" Soumission " de Michel Houellebecq 17/20
Dans une France assez similaire à la notre, un homme nous raconte sa carrière universitaire : débutée avec une thèse sur Joris-Karl Huysmans, reconnue comme remarquable par ses pairs , puis naturellement il devint enseignant, métier qu'il trouve souvent ennuyeux. Pendant ce temps, les classiques forces politiques du pays s’effondrent de leur propre apathie et leur manque criant d'imagination. Cette implosion sans révolution, offre à d'autres des boulevards inespérés.

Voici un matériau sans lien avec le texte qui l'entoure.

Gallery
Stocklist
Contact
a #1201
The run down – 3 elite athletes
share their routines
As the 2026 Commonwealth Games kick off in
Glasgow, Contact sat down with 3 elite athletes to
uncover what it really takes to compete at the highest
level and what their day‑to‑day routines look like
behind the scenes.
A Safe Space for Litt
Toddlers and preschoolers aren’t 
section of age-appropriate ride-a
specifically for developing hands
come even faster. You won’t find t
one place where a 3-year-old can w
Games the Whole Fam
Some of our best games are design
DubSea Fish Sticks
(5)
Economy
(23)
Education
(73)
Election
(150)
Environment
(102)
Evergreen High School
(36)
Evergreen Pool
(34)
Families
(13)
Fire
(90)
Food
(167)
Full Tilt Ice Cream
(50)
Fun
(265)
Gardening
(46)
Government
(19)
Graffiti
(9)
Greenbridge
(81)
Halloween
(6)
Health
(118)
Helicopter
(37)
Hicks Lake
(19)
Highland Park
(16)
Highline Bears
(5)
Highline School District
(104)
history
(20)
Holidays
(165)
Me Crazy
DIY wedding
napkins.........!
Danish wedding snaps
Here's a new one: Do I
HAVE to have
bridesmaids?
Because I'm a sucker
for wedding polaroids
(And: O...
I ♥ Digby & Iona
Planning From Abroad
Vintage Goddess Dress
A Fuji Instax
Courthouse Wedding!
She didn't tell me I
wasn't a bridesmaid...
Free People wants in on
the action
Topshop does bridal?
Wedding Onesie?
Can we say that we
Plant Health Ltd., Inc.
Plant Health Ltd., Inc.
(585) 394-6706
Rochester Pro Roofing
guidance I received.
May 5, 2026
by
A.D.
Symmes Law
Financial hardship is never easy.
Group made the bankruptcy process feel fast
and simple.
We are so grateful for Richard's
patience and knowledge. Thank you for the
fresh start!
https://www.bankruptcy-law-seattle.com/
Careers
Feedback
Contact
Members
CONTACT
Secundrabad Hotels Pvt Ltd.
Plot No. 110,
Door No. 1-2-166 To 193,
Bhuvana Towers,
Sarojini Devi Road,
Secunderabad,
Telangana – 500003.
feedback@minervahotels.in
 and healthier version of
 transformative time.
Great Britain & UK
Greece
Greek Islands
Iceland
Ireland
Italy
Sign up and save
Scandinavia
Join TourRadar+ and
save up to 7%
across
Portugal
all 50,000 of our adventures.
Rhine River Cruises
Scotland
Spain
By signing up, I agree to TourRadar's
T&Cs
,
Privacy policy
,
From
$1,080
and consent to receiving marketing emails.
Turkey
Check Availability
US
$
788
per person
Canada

Tout le récit s'articule autour de la présidentielle de 2022, après deux mandats stériles de François Hollande. Les électeurs frustrés de l'inefficacité et de l'impuissance du pouvoir en place, qualifieront au deuxième tour le Front National de Marine Le Pen et la Fraternité Musulmane de Mohammed Ben Abbes : un musulman modéré, proposant une islamisation de l'éducation, une réduction sérieuse des coûts dans beaucoup de domaines et une légalisation de la polygamie, le tout chaperonné par un premier ministre du centre : notre Bayrou national, qui voit enfin l’occasion d'exister comme élite aux yeux de sa France.

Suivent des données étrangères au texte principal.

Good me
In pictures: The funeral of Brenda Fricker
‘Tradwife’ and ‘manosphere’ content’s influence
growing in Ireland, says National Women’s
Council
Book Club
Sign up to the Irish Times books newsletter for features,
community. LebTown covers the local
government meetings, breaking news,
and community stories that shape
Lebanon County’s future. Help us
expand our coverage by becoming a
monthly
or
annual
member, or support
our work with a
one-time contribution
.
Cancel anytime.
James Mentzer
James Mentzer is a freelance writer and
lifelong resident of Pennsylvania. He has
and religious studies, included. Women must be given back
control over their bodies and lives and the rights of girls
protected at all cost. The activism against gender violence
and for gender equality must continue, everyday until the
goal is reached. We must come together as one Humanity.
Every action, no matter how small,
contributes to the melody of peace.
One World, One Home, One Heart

Après les attentats du début d'année en France, la controverse était involontaire mais inévitable. Une fois de plus, quels sont ceux qui ont réellement lu ce roman avant de le juger de façon si arbitraire et définitive, donc caricaturale ? Qu'ils sachent ces xénophobes basiques que ce livre est tout sauf un brûlot anti-islam, qu'il donne une vision autre, peut-être dérangeante, mais trouve sa place face aux angoisses et aux impasses de nos sociétés occidentales. Michel Houellebecq ose aller au-delà d'un laconique constat de décrépitude de nos sociétés, pour avancer vers une méditation d'anticipation, rien de plus, rien de moins. Y voir une projection future de ce qui ne manquera pas de nous arriver, s'avérait hors propos.
L'une des surprises du livre, c'est cette transition politique qui se fait dans un calme quasi général, peu de mouvements de protestation hors de la campagne politique, comme-ci, las d'une France qui ne fait plus rêver, qui vend son patrimoine (entreprises, bâtiments, arts, clubs de sport) à l'étranger, les français inconsciemment, avaient déjà assimilé ce virage politique inédit. Avec les valeurs fortes et nouvelles que propose la Fraternité Musulmane, une espérance est née, un cap est donné, un avenir est promis.
Les sommités "intellectuelles" du pays sous les généreuses indemnités sonnantes et trébuchantes, abandonnent toutes intentions velléitaires, en se rangeant sagement dans les clous d'une retraite aisée. Seraient-elles toutes à vendre ?
Michel Houellebecq n'écrit jamais pour ne rien dire, c'est un contemporain à l'écoute particulièrement fine de son époque. L'homme est féroce, implacable devant ce monde qu'il analyse, qu'il digère, puis qu'il extrapole avec de surcroît une grande lucidité, en nous proposant des variantes, des pistes de réflexion toujours frappées au coin du bon sens. Ce roman est une fable politique qui stupéfie et bouleverse, mais n'est-ce pas ce que l'on attend d'un bon romancier : de l'outrance et de l'originalité ?
Bref, l'oeuvre est pessimiste et glaçante, comme toutes celles de l'auteur, mais des éclairages pertinents, parfois sous un couvert d’humour grinçant, nous alimentent en réflexions qu'il serait stupide de vouloir laisser sous le tapis (oriental ou pas). On peut reprocher à Michel Houellebecq son écriture parfois graveleuse, pathétique et volontairement provocante, mais les idées développées sont dignes d'un grand écrivain. Cynique certes, mais assurément lucide notre Houellebecq national.